Heres a small selection of the fish caught&#8230;now there was over 500 pics taken on the trip and got a little confused so I'll see how it goes&#8230;.

































































































and heaps more...
After packing up and not being able to leave due to best 3 days ever and tempting ourselves to stay longer, but with the ice melted and supplies low it was not to be.

We then took the big drive up to Burril Lake to meet up with a friend for a couple days..

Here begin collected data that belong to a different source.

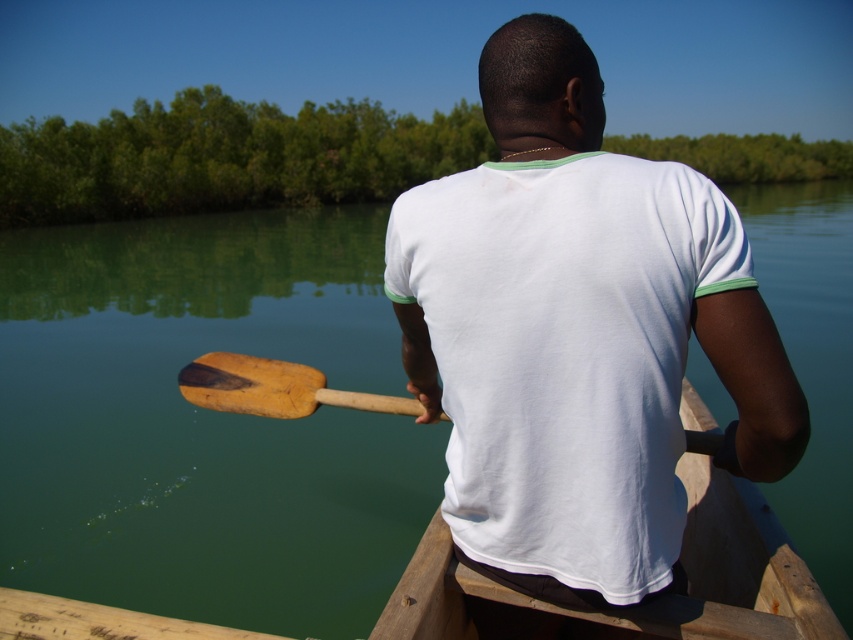 I want to click on green smooth water at center, so click(x=206, y=420).

Does point (251, 330) come closer to viewer compared to point (769, 604)?

That is False.

Describe the element at coordinates (206, 420) in the screenshot. I see `green smooth water at center` at that location.

Find the location of a particular element. This screenshot has width=853, height=640. green smooth water at center is located at coordinates (206, 420).

Which is below, wooden canoe at center or wooden paddle at center?

wooden canoe at center

Is point (445, 572) closer to viewer compared to point (247, 384)?

That is True.

Between point (634, 628) and point (265, 396), which one is positioned in front?

Point (634, 628)

This screenshot has width=853, height=640. I want to click on wooden canoe at center, so click(x=653, y=602).

Can you confirm if white cotton shirt at center is taller than wooden paddle at center?

Yes.

Can you confirm if white cotton shirt at center is positioned to the left of wooden paddle at center?

No, white cotton shirt at center is not to the left of wooden paddle at center.

Where is `white cotton shirt at center`? Image resolution: width=853 pixels, height=640 pixels. white cotton shirt at center is located at coordinates (577, 333). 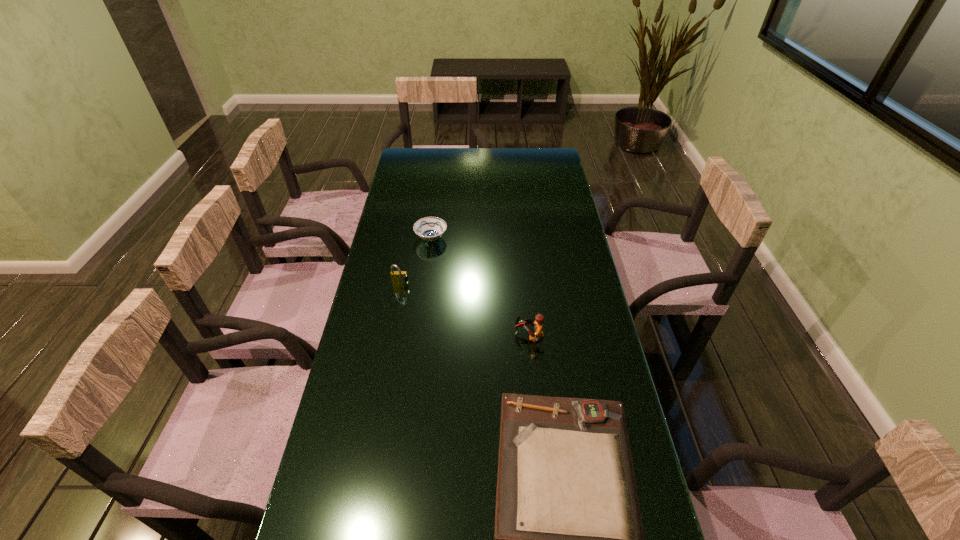 Locate an element on the screen. soup bowl at the left edge is located at coordinates (429, 228).

Locate an element on the screen. vacant space at the far edge is located at coordinates (461, 151).

I want to click on free space at the left edge of the desktop, so click(x=425, y=207).

Identify the location of free point at the right edge. (550, 195).

Where is `vacant area at the far left corner of the desktop`? Image resolution: width=960 pixels, height=540 pixels. vacant area at the far left corner of the desktop is located at coordinates (417, 172).

What are the coordinates of `free space that is in between the Lego and the padlock` in the screenshot? It's located at (465, 310).

Where is `vacant space that's between the Lego and the second shortest object`? vacant space that's between the Lego and the second shortest object is located at coordinates (480, 287).

Locate an element on the screen. The image size is (960, 540). vacant region between the second shortest object and the padlock is located at coordinates (416, 261).

The width and height of the screenshot is (960, 540). Find the location of `unoccupied position between the padlock and the Lego`. unoccupied position between the padlock and the Lego is located at coordinates tap(465, 310).

Where is `free space between the soup bowl and the padlock`? free space between the soup bowl and the padlock is located at coordinates coord(416,261). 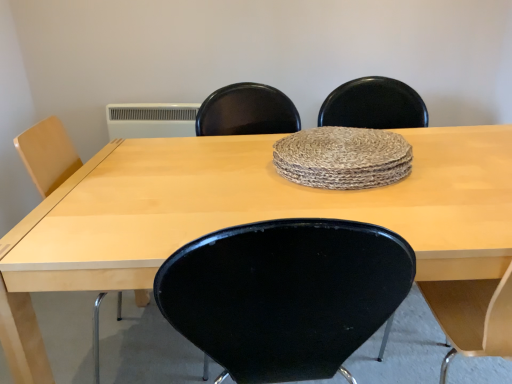 You are a GUI agent. You are given a task and a screenshot of the screen. Output one action in this format:
    pyautogui.click(x=<x>, y=<y>)
    Task: Click on the vacant point above light wood table at center (from a real-world perspective)
    
    Given the screenshot: What is the action you would take?
    pyautogui.click(x=329, y=185) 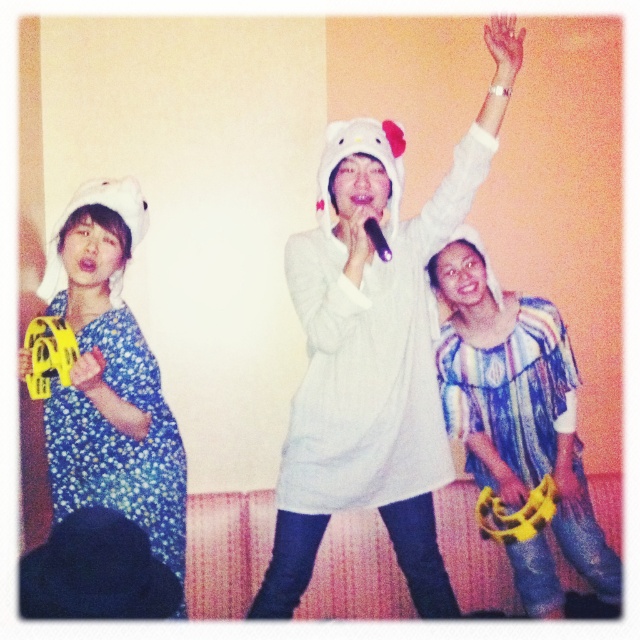 Question: Which point is farther to the camera?

Choices:
 (A) (392, 310)
 (B) (508, 461)
 (C) (64, 435)

Answer: (B)

Question: Which point appears closest to the camera in this image?

Choices:
 (A) (504, 465)
 (B) (419, 268)

Answer: (B)

Question: Can you confirm if striped cotton dress at center is positioned below floral fabric dress at left?

Choices:
 (A) no
 (B) yes

Answer: (B)

Question: Is striped cotton dress at center to the right of floral fabric dress at left from the viewer's perspective?

Choices:
 (A) no
 (B) yes

Answer: (B)

Question: Can you confirm if white plush hello kitty hat at center is positioned to the left of striped cotton dress at center?

Choices:
 (A) yes
 (B) no

Answer: (A)

Question: Which object is positioned closest to the white plush hello kitty hat at center?

Choices:
 (A) floral fabric dress at left
 (B) striped cotton dress at center

Answer: (B) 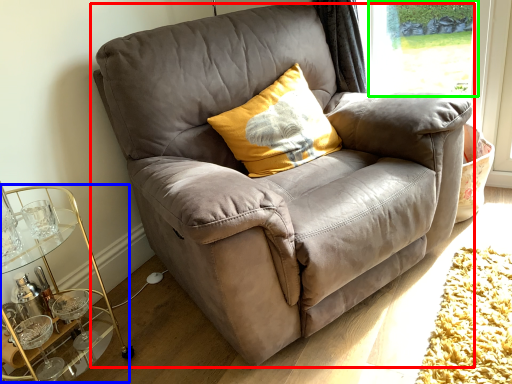 Question: Based on their relative distances, which object is farther from chair (highlighted by a red box)? Choose from cocktail table (highlighted by a blue box) and window screen (highlighted by a green box).

Choices:
 (A) cocktail table
 (B) window screen

Answer: (B) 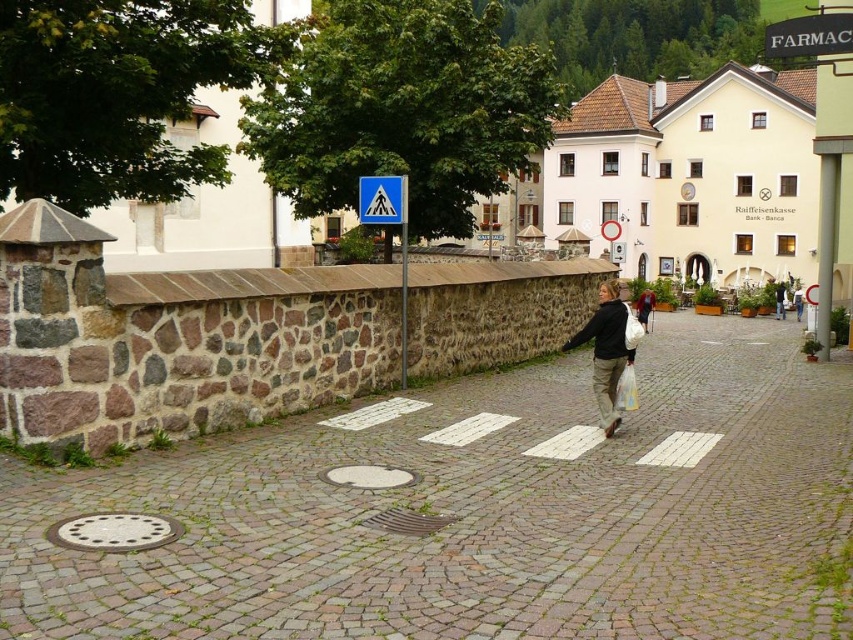 Question: Is matte black jacket at center bigger than black plastic sign at upper right?

Choices:
 (A) yes
 (B) no

Answer: (A)

Question: Which object appears closest to the camera in this image?

Choices:
 (A) blue plastic pedestrian sign at upper center
 (B) metal pedestrian crossing sign at center

Answer: (A)

Question: Does matte black jacket at center have a lesser width compared to black plastic sign at upper right?

Choices:
 (A) no
 (B) yes

Answer: (B)

Question: Estimate the real-world distances between objects in this image. Which object is farther from the blue plastic pedestrian sign at upper center?

Choices:
 (A) matte black jacket at center
 (B) black plastic sign at upper right
 (C) metal pedestrian crossing sign at center

Answer: (B)

Question: Which object appears closest to the camera in this image?

Choices:
 (A) blue plastic pedestrian sign at upper center
 (B) black plastic sign at upper right

Answer: (A)

Question: Is blue plastic pedestrian sign at upper center further to the viewer compared to metal pedestrian crossing sign at center?

Choices:
 (A) no
 (B) yes

Answer: (A) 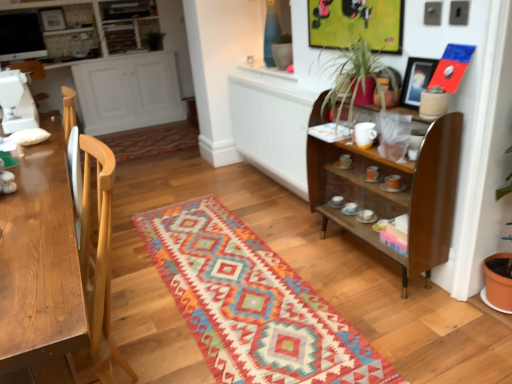 I want to click on vacant space underneath glossy wood shelf at upper right (from a real-world perspective), so click(x=370, y=256). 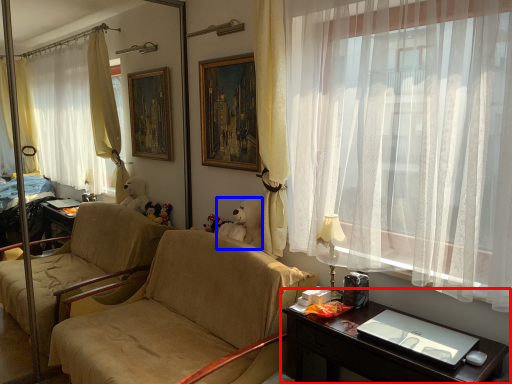 Question: Which of the following is the farthest to the observer, desk (highlighted by a red box) or teddy bear (highlighted by a blue box)?

Choices:
 (A) desk
 (B) teddy bear

Answer: (B) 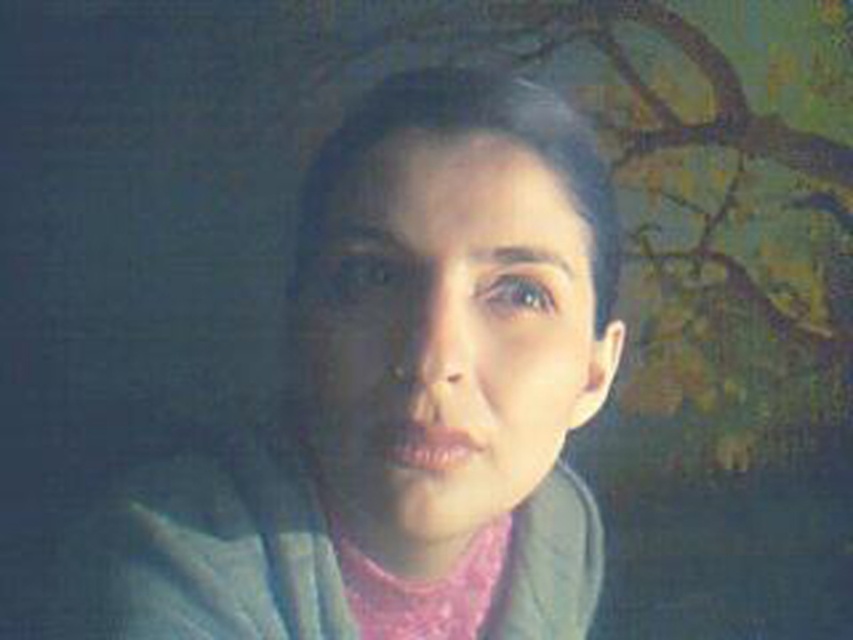 You are a fashion stylist preparing for a photoshoot. You have a matte blue jacket at center and a pink satin scarf at center. The client wants to ensure that the jacket remains the focal point. Based on their sizes, which item should you position higher in the frame to achieve this?

The matte blue jacket at center has a greater height compared to the pink satin scarf at center, so positioning the matte blue jacket at center higher in the frame will naturally draw attention to it as the focal point due to its larger size.

You are taking a photo of a person wearing a matte blue jacket at center and a pink satin scarf at center. You want to focus on the object that is closer to you. Which one should you choose?

The matte blue jacket at center is closer to the viewer than the pink satin scarf at center, so you should focus on the matte blue jacket at center.

You are a photographer adjusting the camera focus. You need to ensure that both the matte blue jacket at center and the pink satin scarf at center are in focus. The camera has a depth of field that can cover 4 inches. Can both objects be in focus at the same time?

The matte blue jacket at center and pink satin scarf at center are 3.76 inches apart. Since the camera has a depth of field of 4 inches, which is slightly larger than the distance between them, both objects can be in focus simultaneously.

One night we ordered some take away Thai from Ulladulla as theres not too much in Burrrlll lake &#8230;my mate wants to make his own order and asked about masumun chicken and roti bread and was told&#8230;.this is not an Indian restaurant, sorry this is thai food, he just stood there and didn't know what to say, he thought it was Thai food but apparently not&#8230;. So the furthest we got in the trip was Ulladulla to get Thai food we think&#8230;much more to come&#8230;


----------



## Cid (Nov 14, 2005)

Great report, Neil, sounds like a blast. Some nice fish shots in there, too.

cheers,
Cid


----------



## Oddrod (Sep 27, 2009)

That's a brilliant adventure Neil, I'd have a grin a mortician couldn't shift if I'd caught that many fish. Looking forward to more pics.


----------



## madfishman (Dec 10, 2007)

Part 3-final chapter&#8230;..

We left our mates place and headed for Merimbula we had booked a "reef" charter after speaking to the guy on the phone about catching snapper, morwong and nanigi's. This was our first planned event so we had to organize accom, Greg at Capri Apartments in Merimbula and it was awesome we ended up with a 2br self cont unit for the 3 days, somewhere to stash the trailer and do our own cooking, we were 5 mins walk from main street and the bottlo. 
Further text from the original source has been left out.